All Topics / Hotch Potch / Economic cycle
The World Today – Thursday, 13 March , 2003 12:41:06
Reporter: Stephen Long
ELEANOR HALL: Well back to Australia now, where the wild times have been continuing today on currency and stock markets. After hitting three-year highs a week ago, the Aussie dollar has fallen against the greenback for the second day in a row. And stock markets are reacting to the disarray on international markets.But there was some good news. New figures out today show unemployment fell last month, even though the economy shed more than 12,000 jobs. But as we follow the daily highs and lows, leading economic forecasters at a Sydney Conference are warning of a worrying longer-term trend.
BIS Shrapnel’s chief economist Frank Gelber says we’re on the verge of a new boom-bust cycle that will culminate in a worst recession since 1991.
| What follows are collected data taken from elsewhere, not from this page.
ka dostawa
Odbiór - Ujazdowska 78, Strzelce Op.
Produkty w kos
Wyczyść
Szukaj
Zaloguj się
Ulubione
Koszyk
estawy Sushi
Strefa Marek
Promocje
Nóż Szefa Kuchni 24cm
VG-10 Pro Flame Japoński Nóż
FRANK GELBER: We’re going to have a big cycle this decade, with a boom and a bust like Keating’s recession we had to have, very similar to the boom and the bust of the 1980s, an asset price bubble – which is what they call an investment-lead boom – followed by recession.
ELEANOR HALL: Well, our Finance Correspondent Stephen Long heard the full story of this gloomy prognosis at the Forecasters Conference, and he joins us in the studio.
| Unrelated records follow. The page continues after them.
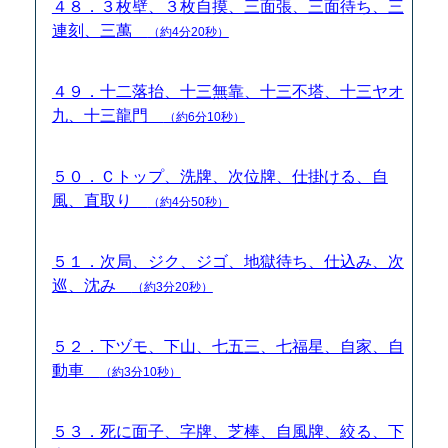
４８．３枚壁、３枚自摸、三面張、三面待ち、三
連刻、三萬
（約4分20秒）
４９．十二落抬、十三無靠、十三不塔、十三ヤオ
九、十三龍門
（約6分10秒）
５０．Ｃトップ、洗牌、次位牌、仕掛ける、自
風、直取り
（約4分50秒）
５１．次局、ジク、ジゴ、地獄待ち、仕込み、次
巡、沈み
（約3分20秒）
５２．下ヅモ、下山、七五三、七福星、自家、自
動車
（約3分10秒）
５３．死に面子、字牌、芝棒、自風牌、絞る、下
Stephen, this is a disturbing forecast for the economy, especially when other reports in recent weeks have talked of Australia’s economy as a world-beater. Just how bad are things now looking?
STEPHEN LONG: Well, the view of BIS Shrapnel and Frank Gelber, Eleanor, is that people who think we’re in some kind of virtuous cycle of stable growth, and the Reserve Bank can deftly twiddle the economic levers to maintain stability, are really not thinking straight and talking a load of rubbish.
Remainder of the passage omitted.